For autonomous vehicle companies, finding valuable insights within millions of hours of video data is essential yet challenging. This talk explores how we at Wayve are leveraging foundation models and embeddings to build scalable search tools that make data discovery faster and labeling more efficient.
Attendees will learn how we leverage vision-language models (VLMs) to retrieve relevant scenarios at scale, which is invaluable for pinpointing scenes needed to meet safety standards or evaluate specific driving behaviors. By using embeddings, we can train classifiers to detect specific driving competencies. Through an active learning loop, we refine these classifiers, enabling them to label similar scenarios across the entire dataset with high efficiency. This embedding-based approach is both fast and scalable, and it also helps us spot “bad data” clusters, like images with droplets on the lens or scenes from test tracks.
The presentation will delve into the technical infrastructure behind these tools, from vector databases that enable rapid similarity search to Flyte workflows that orchestrate scalable processing across distributed systems. We’ll also explore how query generation helps bridge the gap in positional awareness within text embeddings, allowing for more precise search across video datasets. Finally, the talk will close with a look toward future possibilities, such as on-device edge filtering, which would use embeddings to reduce storage costs by capturing only the most interesting scenarios in real time.
Designed for engineers and data scientists, this session provides a deep dive into the power of embeddings and VLMs for labeling and retrieving data at scale, making it possible to unlock insights and drive advancements in autonomous vehicle technology.
Interview:
What is the focus of your work?
My work focuses on building scalable pipelines for running perception models at scale (e.g., segmentation, cuboids, CLIP) and enhancing semantic search capabilities to enable users to search and retrieve relevant video data using natural language. I’m also experimenting with the latest vision-language models (VLMs) for video understanding to address these challenges and perform data mining at scale.

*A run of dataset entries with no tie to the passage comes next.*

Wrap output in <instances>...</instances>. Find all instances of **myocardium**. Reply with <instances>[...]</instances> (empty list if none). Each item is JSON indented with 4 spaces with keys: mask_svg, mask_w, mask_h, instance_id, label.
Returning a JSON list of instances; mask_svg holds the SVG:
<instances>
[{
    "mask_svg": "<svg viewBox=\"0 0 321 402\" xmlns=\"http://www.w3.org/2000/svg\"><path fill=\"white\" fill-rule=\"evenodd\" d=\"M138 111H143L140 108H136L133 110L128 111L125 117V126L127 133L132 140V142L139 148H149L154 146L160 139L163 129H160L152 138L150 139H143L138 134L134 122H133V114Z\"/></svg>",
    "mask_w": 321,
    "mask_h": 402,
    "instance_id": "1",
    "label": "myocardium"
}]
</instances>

What’s the motivation for your talk?
The motivation stems from the growing need for efficient data mining and discovery in the autonomous vehicle industry. With petabytes of data collected from our fleet, we need to surface valuable insights across diverse teams—from safety validation to offline evaluation—while addressing specific challenges like dataset coverage, behavioural evaluation, and bad data removal. This talk aims to highlight how we leverage foundation models and embeddings to solve these challenges, showcasing how scalable search and retrieval tools can transform data understanding and accelerate innovation.
Who is your talk for?
This talk is designed for data scientists, machine learning engineers, and anyone working on video understanding, large-scale ML pipelines, search and retrieval, or autonomous driving technology. It’s particularly relevant for teams dealing with vast datasets and looking to leverage open foundation models for smarter data processing and retrieval.
What do you want someone to walk away with from your presentation?

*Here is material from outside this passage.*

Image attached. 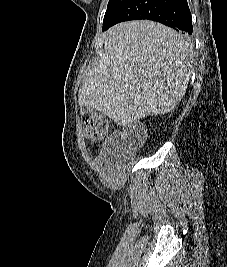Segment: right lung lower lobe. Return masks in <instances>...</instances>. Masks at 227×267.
I'll list each match as a JSON object with an SVG mask.
<instances>
[{"instance_id":"1","label":"right lung lower lobe","mask_w":227,"mask_h":267,"mask_svg":"<svg viewBox=\"0 0 227 267\" xmlns=\"http://www.w3.org/2000/svg\"><path fill=\"white\" fill-rule=\"evenodd\" d=\"M140 19L157 21L189 34L193 32L187 0H127L103 30L119 22Z\"/></svg>"}]
</instances>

I want attendees to leave with a clear understanding of how foundation models and embeddings can revolutionise data retrieval and labelling at scale. They’ll learn how to design robust pipelines for large-scale data processing, use VLMs for scene retrieval, and apply learning loops to scale classifier training. Additionally, I hope to inspire ideas for exploring future possibilities, like on-device edge filtering, to optimise storage and processing costs.
What do you think is the next big disruption in software?

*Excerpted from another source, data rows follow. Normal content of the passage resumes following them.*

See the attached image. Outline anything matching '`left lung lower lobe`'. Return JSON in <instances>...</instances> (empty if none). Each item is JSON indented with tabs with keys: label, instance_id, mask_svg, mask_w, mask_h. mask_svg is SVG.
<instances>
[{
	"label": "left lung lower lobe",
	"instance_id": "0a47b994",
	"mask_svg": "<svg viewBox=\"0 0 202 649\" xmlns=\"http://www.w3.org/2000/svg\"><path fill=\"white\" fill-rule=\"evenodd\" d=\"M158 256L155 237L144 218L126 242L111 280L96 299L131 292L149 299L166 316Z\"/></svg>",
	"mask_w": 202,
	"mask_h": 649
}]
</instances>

The next big disruption will likely come from the intersection of edge computing and foundation models. Real-time, on-device filtering and decision-making will enable systems to process and prioritise data at the source, dramatically reducing storage and compute costs while enhancing the speed and accuracy of downstream tasks. This will be particularly transformative in fields like autonomous vehicles, IoT, and video understanding, where real-time insights are critical.
Speaker
Kyra Mozley
Machine Learning Engineer @Wayve
Machine Learning Engineer @ Wayve. With a background in computer vision and deep learning, Kyra leads the development of tools that leverage foundation models and embeddings to efficiently process and understand vast amounts of autonomous vehicle driving data.